On July 17, the U.S. Patent and Trademark Office awarded a patent to Mastercard that would provide “for linkage of blockchain-based assets to fiat currency accounts.”
As noted in the background section of the patent, blockchain currencies have “seen increased usage over traditional fiat currencies by consumers who value anonymity and security.” However, the limitations of blockchain are also noted, with traditional payment networks having processing times measured in nanoseconds, whereas blockchain transactions can take a significant amount of time to verify. This inconsistency could persuade businesses and consumers to shy away from blockchain currencies.
The solution offered by Mastercard is a hybrid system that’ll incorporate blockchain currencies, but allow them to be transacted on traditional payment channels.
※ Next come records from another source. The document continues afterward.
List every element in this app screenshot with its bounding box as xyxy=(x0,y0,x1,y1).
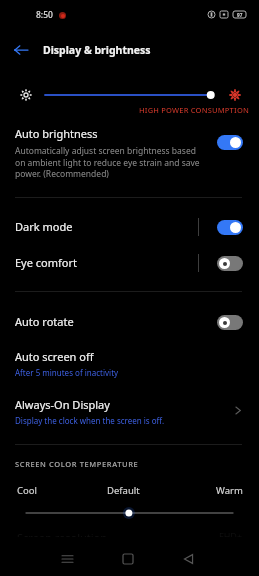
staticText: Dark mode xyxy=(15,219,73,234)
button[interactable]: Auto brightness xyxy=(0,126,259,180)
staticText: HIGH POWER CONSUMPTION xyxy=(139,105,249,115)
staticText: Eye comfort xyxy=(15,255,77,270)
button[interactable]: Toggle xyxy=(0,306,259,338)
staticText: Auto rotate xyxy=(15,314,74,329)
staticText: 8:50 xyxy=(36,9,53,21)
staticText: Cool xyxy=(17,484,37,497)
button[interactable]: Toggle xyxy=(217,135,243,150)
staticText: Auto brightness xyxy=(15,126,98,141)
staticText: Display the clock when the screen is off… xyxy=(15,415,165,426)
button[interactable]: Toggle xyxy=(217,220,243,235)
button[interactable]: Home xyxy=(97,542,158,576)
button[interactable]: Toggle xyxy=(217,315,243,330)
button[interactable]: Back xyxy=(10,39,32,61)
staticText: Default xyxy=(107,484,140,497)
staticText: Screen resolution xyxy=(17,530,108,537)
button[interactable]: Back xyxy=(158,542,219,576)
button[interactable]: Toggle xyxy=(0,247,259,279)
staticText: SCREEN COLOR TEMPERATURE xyxy=(15,459,139,469)
staticText: Display & brightness xyxy=(43,43,151,57)
staticText: After 5 minutes of inactivity xyxy=(15,367,119,378)
button[interactable]: Auto screen off xyxy=(0,345,259,379)
button[interactable]: Always-On Display xyxy=(0,393,259,427)
button[interactable]: Recent apps xyxy=(37,542,97,576)
staticText: Auto screen off xyxy=(15,349,94,364)
button[interactable]: Toggle xyxy=(0,211,259,243)
staticText: Warm xyxy=(216,484,243,497)
staticText: FHD+ xyxy=(219,530,243,537)
button[interactable]: Toggle xyxy=(217,256,243,271)
staticText: Always-On Display xyxy=(15,397,110,412)
staticText: Automatically adjust screen brightness b… xyxy=(15,145,203,180)
staticText: 97 xyxy=(237,12,243,18)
Why stick with traditional payment channels and not use blockchain? For starters, it’s all about speed. Mastercard believes that using traditional channels would allow transactions involving cryptocurrency to be processed considerably faster than with blockchain.
More importantly, Mastercard has copious amounts of data on fraud and risk that it’s evaluated on existing networks that would come in handy. As noted in the patent filing, “payment networks may be able to evaluate the likelihood of fraud and assess risk for blockchain transactions using existing fraud and risk algorithms and information that is available to payment networks, such as historical fiat and blockchain transaction data, credit bureau data, demographic information, etc., that is unavailable for use in blockchain networks.”
To be clear, Mastercard hasn’t unveiled any products as of yet that accomplish the objectives outlined by this patent. However, it does appear to be in the driver’s seat to bridge the gap between fiat currencies and cryptocurrencies, should the latter continue to gain mainstream acceptance. That makes Mastercard a major player worth eyeing as the cryptocurrency space matures.